Biomass chemical looping gasification (BCLG) has demonstrated great potential in tackling global climate challenges through green energy transition. However, CH₄ and tar generation are still significant obstacles for the commercialization of BCLG. In this study, we have developed a cost-effective Ni-modified ilmenite oxygen carrier (OC) for BCLG to greatly reduce the CH₄ content and simultaneously increase the syngas generation. Several industrial wastes were investigated and screened based on their syngas and CH₄ reactivity.

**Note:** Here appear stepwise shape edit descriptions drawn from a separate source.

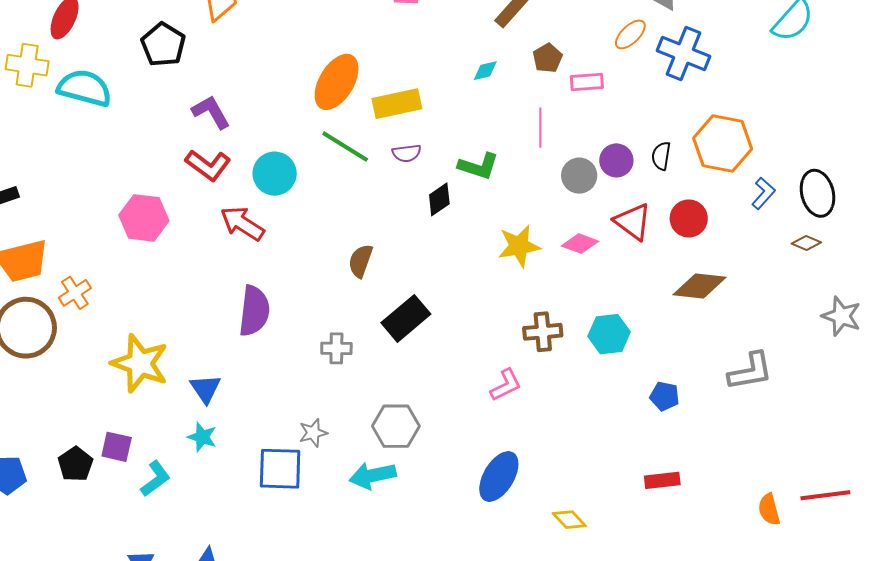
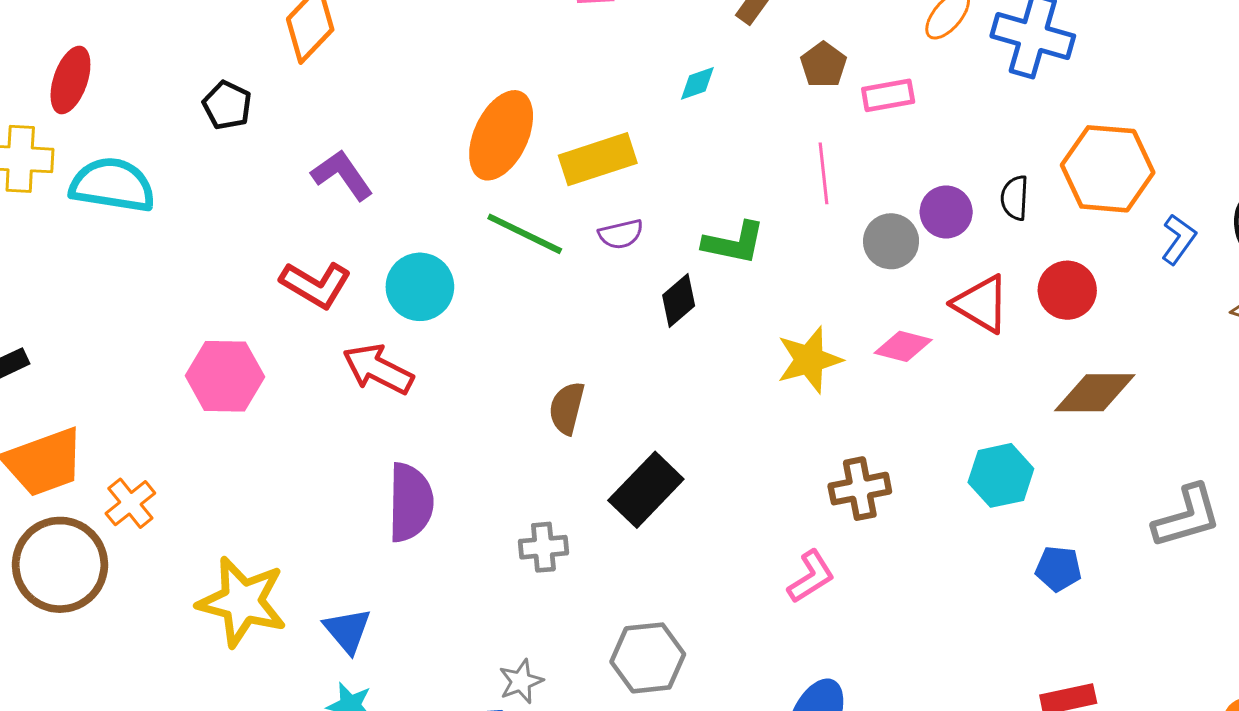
black pentagon: (163, 45) -> (227, 105), size x0.7
cyan diamond: (485, 71) -> (697, 83), moved
purple L-shape: (211, 112) -> (342, 175), moved
cyan hexagon: (609, 334) -> (1001, 475), moved

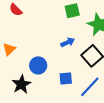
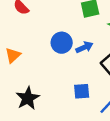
blue circle: (38, 65) -> (62, 43), moved

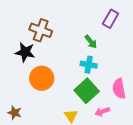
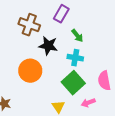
purple rectangle: (111, 19) -> (61, 14), moved
black star: (25, 52) -> (48, 46), moved

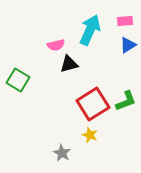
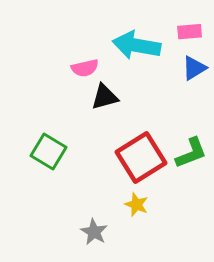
cyan arrow: (90, 30) -> (136, 45), turned -104
green square: (18, 80) -> (49, 151), moved

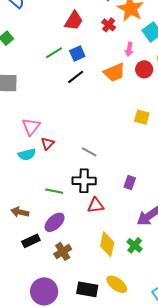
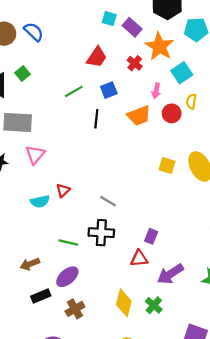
blue square: (77, 54) -> (109, 90), moved
black line: (76, 77) -> (96, 119), turned -48
pink triangle: (31, 127) -> (35, 155), moved
red triangle: (96, 205) -> (139, 258), moved
brown arrow: (20, 212) -> (30, 264), turned -36

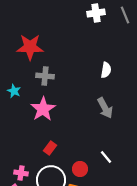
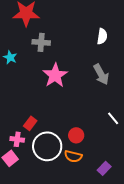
pink star: (43, 109) -> (55, 75), moved
red rectangle: (50, 148) -> (30, 123), moved
white line: (106, 157) -> (113, 118), moved

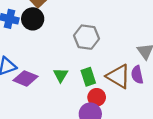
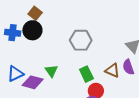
green triangle: (61, 75) -> (51, 71), moved
brown triangle: (118, 76) -> (112, 70), size x0.7

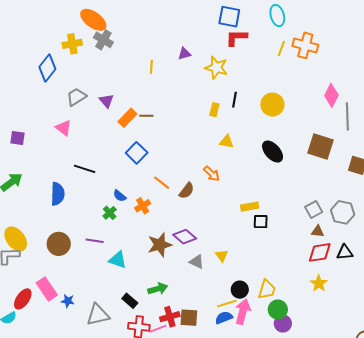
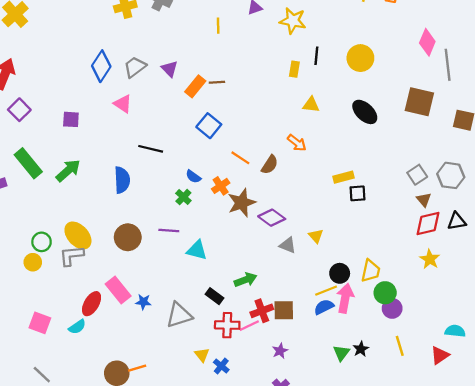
blue diamond: (47, 68) -> (101, 66), moved
brown triangle: (318, 231) -> (424, 200), turned 48
brown star: (160, 245) -> (242, 203), moved

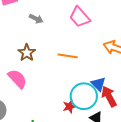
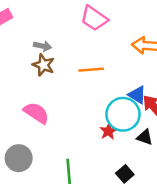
gray arrow: (36, 19) -> (43, 46), moved
brown star: (27, 53) -> (43, 65), moved

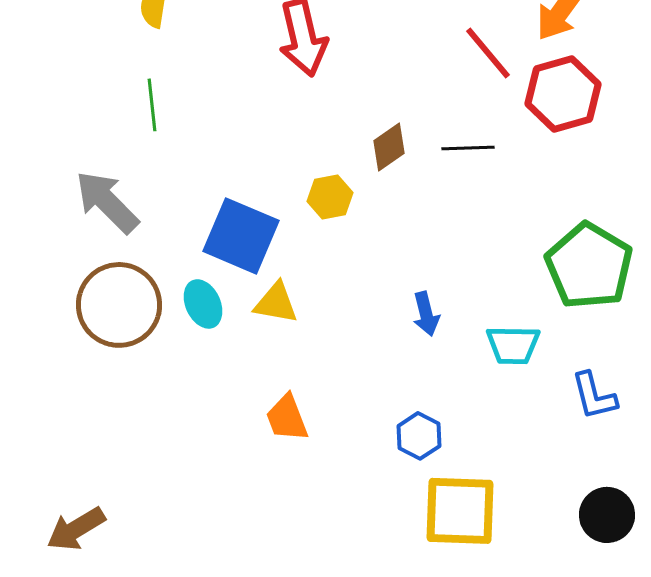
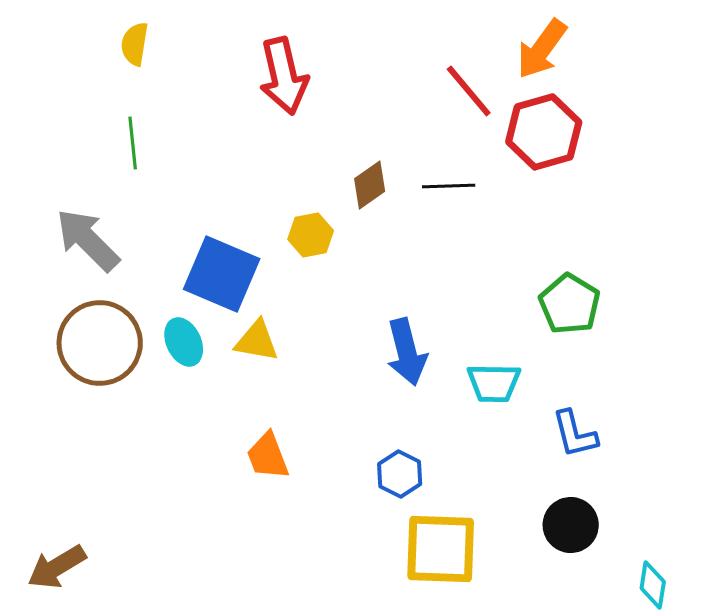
green pentagon: (589, 266) -> (570, 304), size x0.7
blue arrow: (426, 314) -> (407, 352), size x1.5
black circle: (607, 515) -> (571, 525), moved

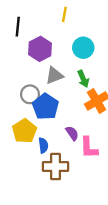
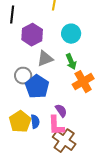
yellow pentagon: (24, 131) -> (20, 122), moved
pink L-shape: (89, 148) -> (56, 126), moved
brown cross: (55, 166) -> (64, 141), moved, turned 35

Results show that ilmenite exhibits excellent syngas selectivity and potential reactivity with CH₄. However, the reaction of ilmenite with CH₄ proceeds slowly owing to the phase transformation process of TiFe₂O₅ - TiFeO₃ - Fe being the rate-limiting step. Thus, various metallic dopants (i.e., Ni, Co, and Ca) were applied as promoters to reinforce its CH₄ reactivity. Interestingly, Ni exhibited a higher promoting effect than Ca, whereas Co had little promotion on ilmenite reactivity. The superior performance of Ni doping could be attributed to the incorporation of Ni²⁺ element in Fe-O-Ti structure rather than Ni⁰, which was validated by pre-activation and cyclic experiments, and density functional theory calculations. Modulated electronic structure by Ni²⁺ in Fe-O-Ti lattice was responsible for significantly promoted oxygen release capacity and enhanced Fe/Ti interactions, thereby activating the reactivity of ilmenite with CH₄ and suppressing Ti/Fe phase segregation. Therefore, this as-prepared 5Ni-ilmenite could be a promising cost-effective OC in BCLG for high quality syngas production.